-- SUPPLIED INFORMATION --

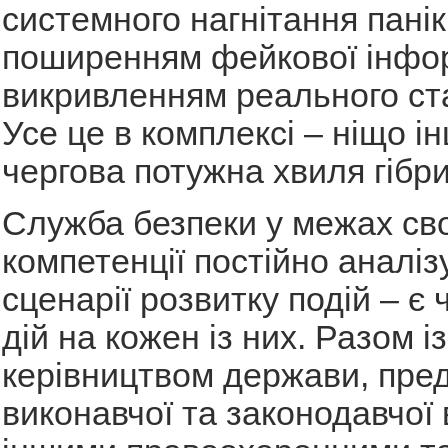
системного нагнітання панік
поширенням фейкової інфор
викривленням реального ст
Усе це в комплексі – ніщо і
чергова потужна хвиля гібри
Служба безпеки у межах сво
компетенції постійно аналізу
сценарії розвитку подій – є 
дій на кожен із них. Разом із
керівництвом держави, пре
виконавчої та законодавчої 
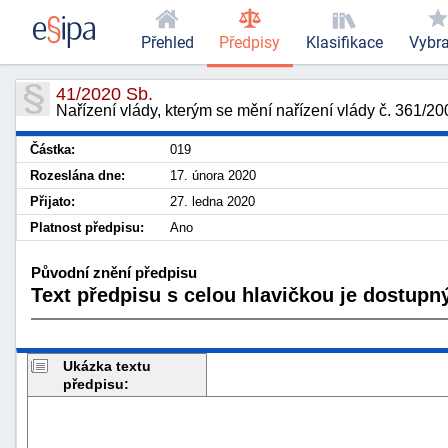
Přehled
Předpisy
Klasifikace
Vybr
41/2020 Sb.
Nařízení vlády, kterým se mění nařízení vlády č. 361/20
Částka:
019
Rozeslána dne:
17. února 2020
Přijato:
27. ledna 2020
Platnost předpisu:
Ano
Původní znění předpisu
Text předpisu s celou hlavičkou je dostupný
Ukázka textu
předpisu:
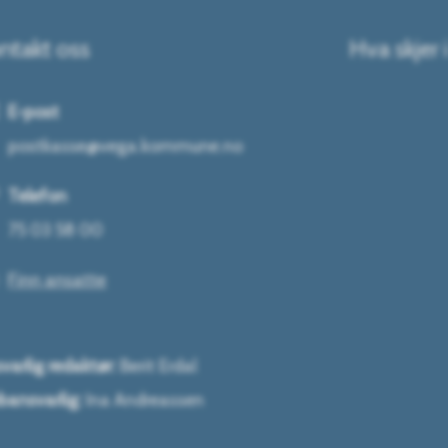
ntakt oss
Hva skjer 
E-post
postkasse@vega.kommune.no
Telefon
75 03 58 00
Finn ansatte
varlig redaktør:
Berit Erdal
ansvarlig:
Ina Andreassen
--
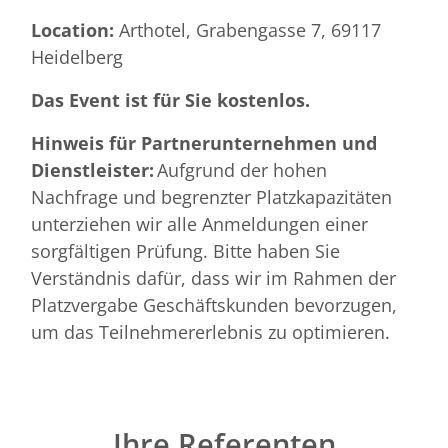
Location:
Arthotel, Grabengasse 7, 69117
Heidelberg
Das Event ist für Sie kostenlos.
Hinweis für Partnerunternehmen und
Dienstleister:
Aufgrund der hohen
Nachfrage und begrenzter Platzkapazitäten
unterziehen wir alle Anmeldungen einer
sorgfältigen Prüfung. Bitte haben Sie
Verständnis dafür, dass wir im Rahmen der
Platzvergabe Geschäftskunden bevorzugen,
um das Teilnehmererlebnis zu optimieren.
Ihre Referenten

-- YOUR TASK --
Please copy out each line of the material that holds the string "předpisu".

-- SOLUTION TO THE EXERCISE --
Platnost předpisu:
Původní znění předpisu
Text předpisu s celou hlavičkou je dostupný
předpisu:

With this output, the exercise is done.